EPICS Controls Argonne National Laboratory

Experimental Physics and
Industrial Control System

1994  1995  1996  1997  1998  1999  2000  2001  2002  2003  2004  2005  <20062007  2008  2009  2010  2011  2012  2013  2014  2015  2016  2017  2018  2019  2020  2021  2022  2023  2024  Index 1994  1995  1996  1997  1998  1999  2000  2001  2002  2003  2004  2005  <20062007  2008  2009  2010  2011  2012  2013  2014  2015  2016  2017  2018  2019  2020  2021  2022  2023  2024 
<== Date ==> <== Thread ==>

Subject: Get new, improved Matlab CA support, and crash your IOC with put callbacks
From: Kay-Uwe Kasemir <[email protected]>
To: tech talk <[email protected]>
Date: Wed, 01 Nov 2006 10:34:39 -0500
Hi:

For those of you who use Matlab with the 'MCA' extension
for ChannelAccess connectivity, there's a new version.
Most important are improvements to the timeout handling
in 'mcaput', which is a put-callback in most cases,
and fewer (actually none so far) crashes on exiting Matlab.
More in the release notes copied below.

The Extensions/Clients link from the APS web page will direct you to
http://ics-web1.sns.ornl.gov/mca.html
which hasn't been updated, so you'll have to go directly to
http://ics-web1.sns.ornl.gov/~kasemir/mca/index.html
to get the latest.

I'm sorry to have missed Halloween by a day,
but here it is the frightening news:
When using ca-put-callback, then waiting for the callback,
[Matlab:  mcaput(pv_handle, value);   ]
and then closing the channel,
[Matlab:  mcaclose(pv_handle);   ]
I managed to crash IOCs.
You should be able to do something similar with other clients
that support put-callback.

What can happen:
1) On the IOC, the 'put' executes.
2) write_notify_reply() starts, informs the client
   that the put-callback completed.
3) The client closes the connection, which invokes destroy_client()
   on the IOC, which deletes the client's "blockSem".
3) write_notify_reply crashes in its final
    epicsEventSignal ( pClient->blockSem );

You have to get the timing 'just right', and it helps to have an IOC
which uses task priorities (vxWorks, Mac OSX, but by default not Linux),
since otherwise the thread which runs 'destroy_client' isn't as likely
to jump in just before the write_notify_reply() task runs epicsEventSignal().

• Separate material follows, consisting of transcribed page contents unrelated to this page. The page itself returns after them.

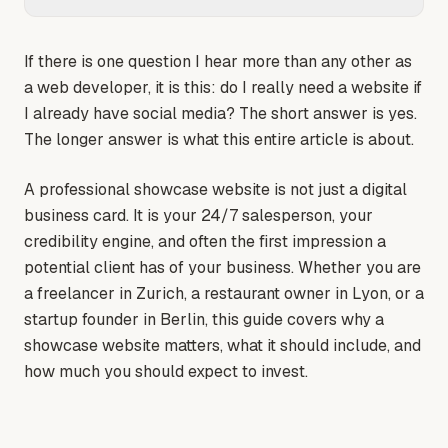
If there is one question I hear more than any other as
a web developer, it is this: do I really need a website if
I already have social media? The short answer is yes.
The longer answer is what this entire article is about.
A professional showcase website is not just a digital
business card. It is your 24/7 salesperson, your
credibility engine, and often the first impression a
potential client has of your business. Whether you are
a freelancer in Zurich, a restaurant owner in Lyon, or a
startup founder in Berlin, this guide covers why a
showcase website matters, what it should include, and
how much you should expect to invest.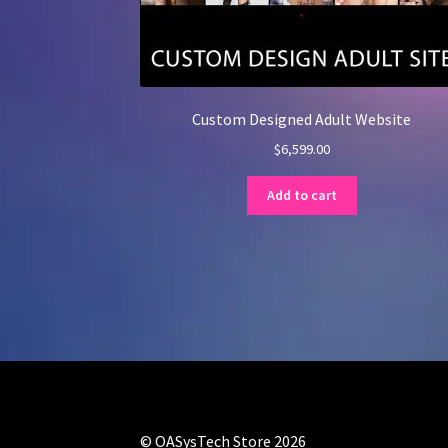
Custom Designed Adult Website
$
6,599.00
Add to cart
© OASysTech Store 2026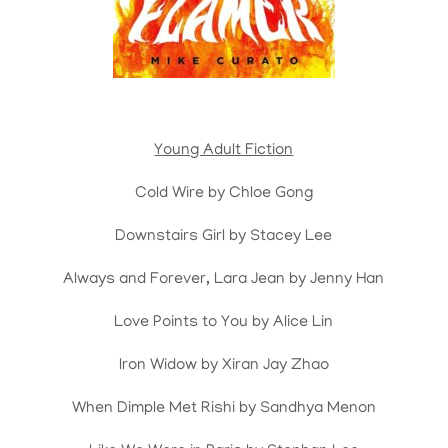
Young Adult Fiction
Cold Wire by Chloe Gong
Downstairs Girl by Stacey Lee
Always and Forever, Lara Jean by Jenny Han
Love Points to You by Alice Lin
Iron Widow by Xiran Jay Zhao
When Dimple Met Rishi by Sandhya Menon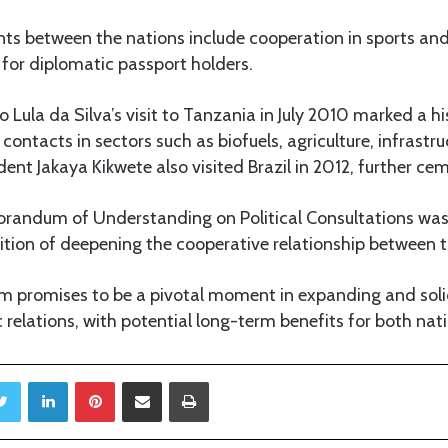
ts between the nations include cooperation in sports and
for diplomatic passport holders.
o Lula da Silva’s visit to Tanzania in July 2010 marked a hi
 contacts in sectors such as biofuels, agriculture, infrastr
dent Jakaya Kikwete also visited Brazil in 2012, further cem
orandum of Understanding on Political Consultations was
ition of deepening the cooperative relationship between t
 promises to be a pivotal moment in expanding and solid
elations, with potential long-term benefits for both nati
Twitter
LinkedIn
Pinterest
Share via Email
Print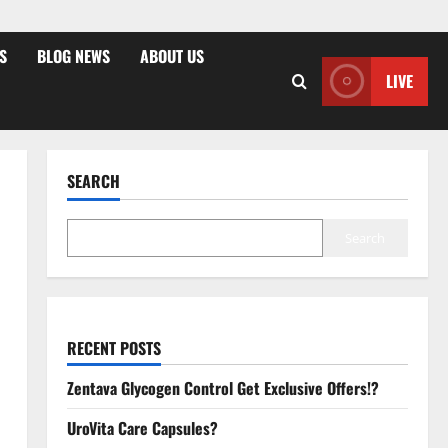
S
BLOG NEWS
ABOUT US
LIVE
SEARCH
Search
RECENT POSTS
Zentava Glycogen Control Get Exclusive Offers!?
UroVita Care Capsules?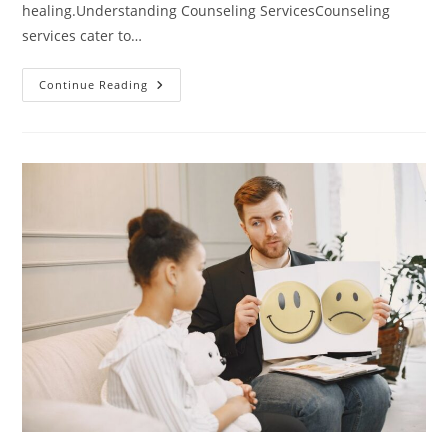
healing.Understanding Counseling ServicesCounseling
services cater to…
Unlocking
Continue Reading
Happiness:
How
Counseling
Services
Can
Transform
Your
Life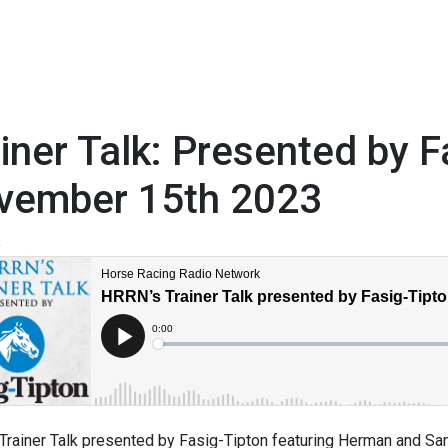
iner Talk: Presented by F
vember 15th 2023
3
Trainer Talk presented by Fasig-Tipton featuring Herman and S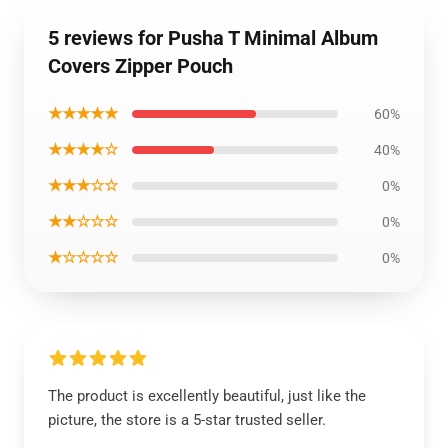
5 reviews for Pusha T Minimal Album
Covers Zipper Pouch
★★★★★
60%
★★★★☆
40%
★★★☆☆
0%
★★☆☆☆
0%
★☆☆☆☆
0%
The product is excellently beautiful, just like the
picture, the store is a 5-star trusted seller.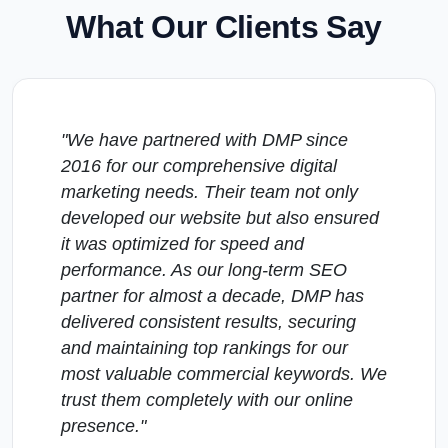
What Our Clients Say
"We have partnered with DMP since
2016 for our comprehensive digital
marketing needs. Their team not only
developed our website but also ensured
it was optimized for speed and
performance. As our long-term SEO
partner for almost a decade, DMP has
delivered consistent results, securing
and maintaining top rankings for our
most valuable commercial keywords. We
trust them completely with our online
presence."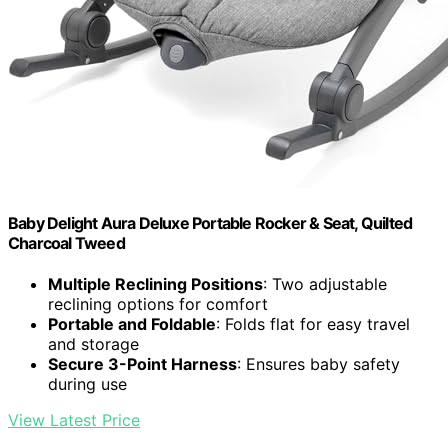
Baby Delight Aura Deluxe Portable Rocker & Seat, Quilted
Charcoal Tweed
Multiple Reclining Positions
: Two adjustable
reclining options for comfort
Portable and Foldable
: Folds flat for easy travel
and storage
Secure 3-Point Harness
: Ensures baby safety
during use
View Latest Price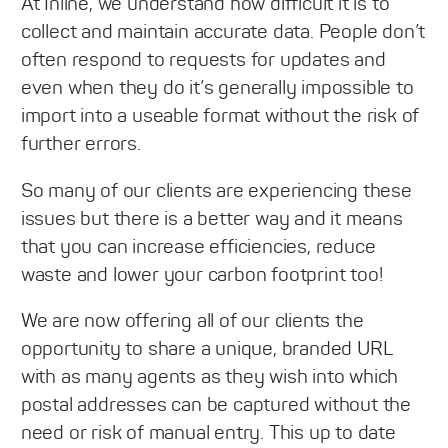
At Inline, we understand how difficult it is to
collect and maintain accurate data. People don’t
often respond to requests for updates and
even when they do it’s generally impossible to
import into a useable format without the risk of
further errors.
So many of our clients are experiencing these
issues but there is a better way and it means
that you can increase efficiencies, reduce
waste and lower your carbon footprint too!
We are now offering all of our clients the
opportunity to share a unique, branded URL
with as many agents as they wish into which
postal addresses can be captured without the
need or risk of manual entry. This up to date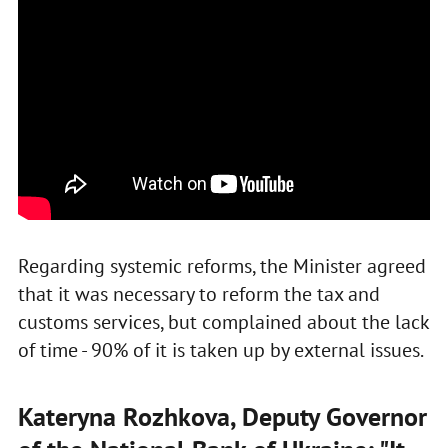
Regarding systemic reforms, the Minister agreed
that it was necessary to reform the tax and
customs services, but complained about the lack
of time - 90% of it is taken up by external issues.
Kateryna Rozhkova, Deputy Governor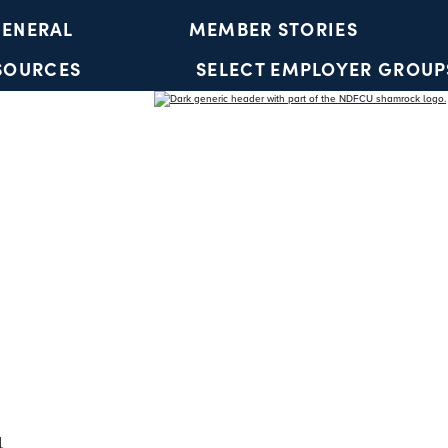
ENERAL
MEMBER STORIES
SOURCES
SELECT EMPLOYER GROUP
YOUTH ACCOUNTS
l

A possible fix, although I'm can't be 100% sure that this causes new problems,
is to change the end of write_notify_reply in base/src/rsrv/ camessage.c like this:


    /* wait with this unlock...
    SEND_UNLOCK ( pClient );
    */

    /*
     * wakeup the TCP thread if it is waiting for a cb to complete
     */
    epicsEventSignal ( pClient->blockSem );

    /* ... until we're really done: */
    SEND_UNLOCK ( pClient );
}

I saw this with R3.14.8.2, but I think at least back to R3.13.7 all
versions of rsrv/camessage.c have a write_notify_reply() routine
which releases the pClient lock, and then uses pClient->blockSem.

-Kay



From the MCA RELEASE_NOTES file:

- Found one reason for the occasional crash-on-exit:
  In mca_cleanup, the 'iterator' used the node that
  was just deleted to get the 'next' node.
- MCAPUT changes:
  It mostly uses a CA put-callback, which is good, because in Matlab
  scripts you often want to be assured that the 'put' finished before
  you move on.
  Issue 1:
  When used with arrays of PVs and scalar values to put like this:
     mcaput([pv1 pv2 pv3 ...], [scalar1 scalar2 scalar3 ...])
  ... it would silently _not_ use put callback.
  Now the online help tells you so.

  Issue 2:
  MCAPUT always simply waited for the 'put' timeout.
  With the default 'put' timeout of 0.01 secs, it would often
  return 0 = "put didn't succeed" because it didn't wait long enough.
  Worse: It would actually return the status of the last callback,
  which might be the 'OK' from a previous caput, not the yet-to-arrive
  'not OK' from the ongoing caput.

  With a 'put' timeout of 10 secs, it would always wait 10 seconds,
  even if the put callback already arrived 'OK' after e.g. 0.02 secs.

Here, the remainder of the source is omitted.